> [Source records]

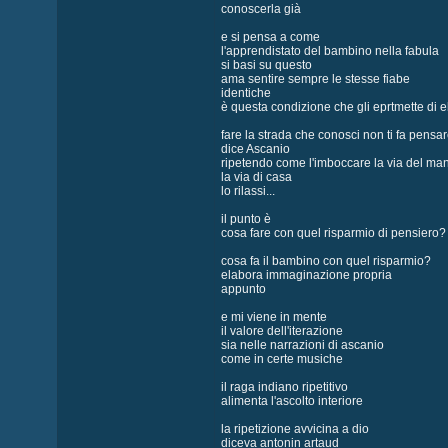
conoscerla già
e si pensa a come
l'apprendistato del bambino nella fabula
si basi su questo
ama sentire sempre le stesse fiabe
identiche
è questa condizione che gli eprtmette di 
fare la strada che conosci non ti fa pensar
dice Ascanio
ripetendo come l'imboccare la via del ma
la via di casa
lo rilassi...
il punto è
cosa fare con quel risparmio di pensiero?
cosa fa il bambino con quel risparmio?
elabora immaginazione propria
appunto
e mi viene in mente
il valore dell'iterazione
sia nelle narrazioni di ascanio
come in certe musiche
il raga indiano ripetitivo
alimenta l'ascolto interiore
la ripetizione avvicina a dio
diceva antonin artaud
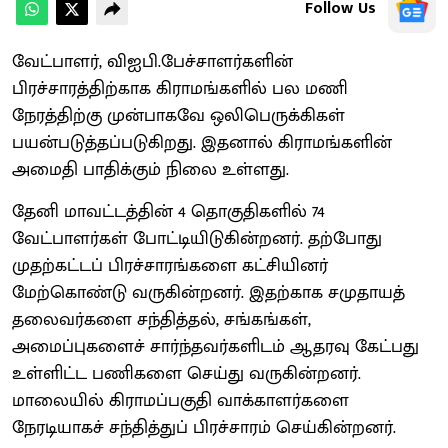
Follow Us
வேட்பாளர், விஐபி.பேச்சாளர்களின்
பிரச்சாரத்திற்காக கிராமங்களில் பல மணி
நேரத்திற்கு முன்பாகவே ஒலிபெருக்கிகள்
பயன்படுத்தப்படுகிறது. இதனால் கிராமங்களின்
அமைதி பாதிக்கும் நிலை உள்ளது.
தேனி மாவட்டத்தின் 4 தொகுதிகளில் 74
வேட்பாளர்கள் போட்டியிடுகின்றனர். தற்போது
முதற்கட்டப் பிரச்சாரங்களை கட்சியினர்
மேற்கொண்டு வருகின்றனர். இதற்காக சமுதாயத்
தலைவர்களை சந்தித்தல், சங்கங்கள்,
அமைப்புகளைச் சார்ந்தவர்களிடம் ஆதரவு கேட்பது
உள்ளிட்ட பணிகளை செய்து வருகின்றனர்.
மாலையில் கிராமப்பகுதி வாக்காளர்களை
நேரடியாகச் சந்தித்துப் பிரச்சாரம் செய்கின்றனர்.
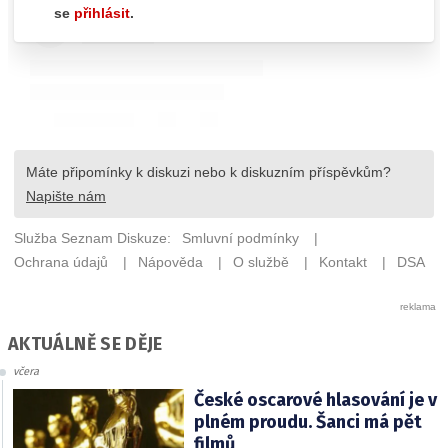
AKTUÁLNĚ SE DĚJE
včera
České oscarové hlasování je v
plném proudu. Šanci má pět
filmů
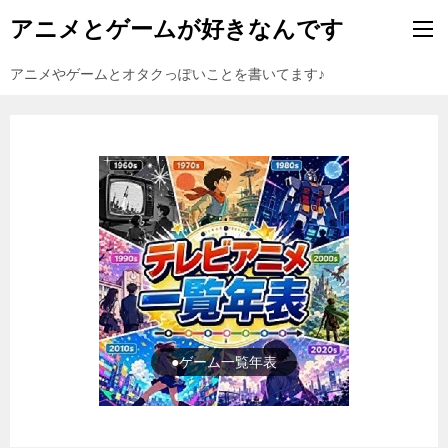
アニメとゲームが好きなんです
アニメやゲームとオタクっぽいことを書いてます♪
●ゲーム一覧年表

> [ASSIGNMENT]
Write out exactly the lines from the one containing "AKTUÁLNĚ SE DĚJE" through the last line of the records above, both ends included, and leave out any pictures.

> [TASK RESULT]
AKTUÁLNĚ SE DĚJE
včera
České oscarové hlasování je v
plném proudu. Šanci má pět
filmů
アニメとゲームが好きなんです
アニメやゲームとオタクっぽいことを書いてます♪
●ゲーム一覧年表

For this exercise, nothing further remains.